▸ **Supplied material**:
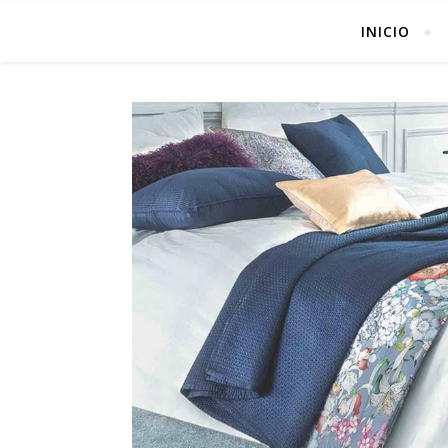
INICIO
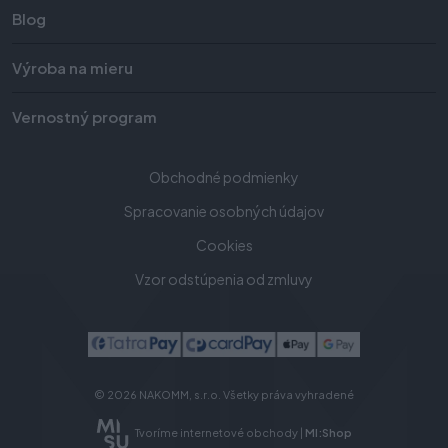
Blog
Výroba na mieru
Vernostný program
Obchodné podmienky
Spracovanie osobných údajov
Cookies
Vzor odstúpenia od zmluvy
© 2026 NAKOMM, s.r.o. Všetky práva vyhradené
Tvoríme internetové obchody |
MI:Shop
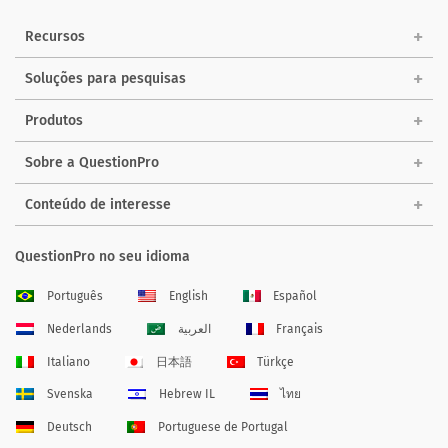
Recursos
Soluções para pesquisas
Produtos
Sobre a QuestionPro
Conteúdo de interesse
QuestionPro no seu idioma
Português
English
Español
Nederlands
العربية
Français
Italiano
日本語
Türkçe
Svenska
Hebrew IL
ไทย
Deutsch
Portuguese de Portugal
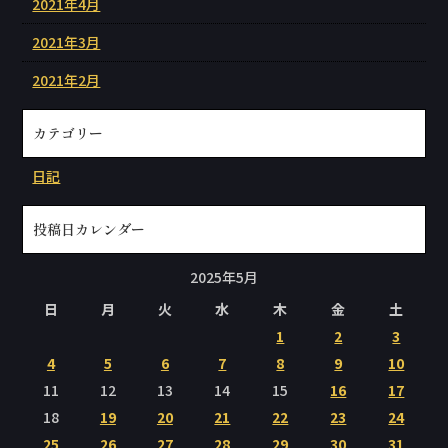
2021年4月
2021年3月
2021年2月
カテゴリー
日記
投稿日カレンダー
2025年5月
日
月
火
水
木
金
土
1
2
3
4
5
6
7
8
9
10
11
12
13
14
15
16
17
18
19
20
21
22
23
24
25
26
27
28
29
30
31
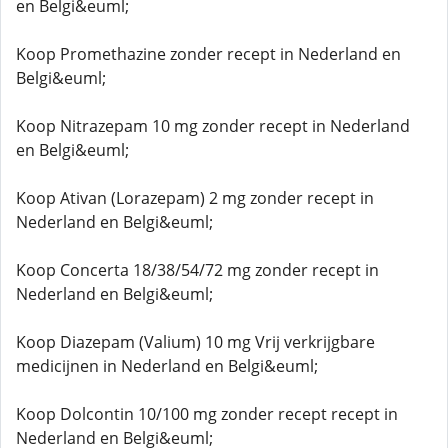
en Belgi&euml;
Koop Promethazine zonder recept in Nederland en
Belgi&euml;
Koop Nitrazepam 10 mg zonder recept in Nederland
en Belgi&euml;
Koop Ativan (Lorazepam) 2 mg zonder recept in
Nederland en Belgi&euml;
Koop Concerta 18/38/54/72 mg zonder recept in
Nederland en Belgi&euml;
Koop Diazepam (Valium) 10 mg Vrij verkrijgbare
medicijnen in Nederland en Belgi&euml;
Koop Dolcontin 10/100 mg zonder recept recept in
Nederland en Belgi&euml;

▸ **Prompt**: Go through the data and show each line that holds "recept".

▸ **Result**:
Koop Promethazine zonder recept in Nederland en
Koop Nitrazepam 10 mg zonder recept in Nederland
Koop Ativan (Lorazepam) 2 mg zonder recept in
Koop Concerta 18/38/54/72 mg zonder recept in
Koop Dolcontin 10/100 mg zonder recept recept in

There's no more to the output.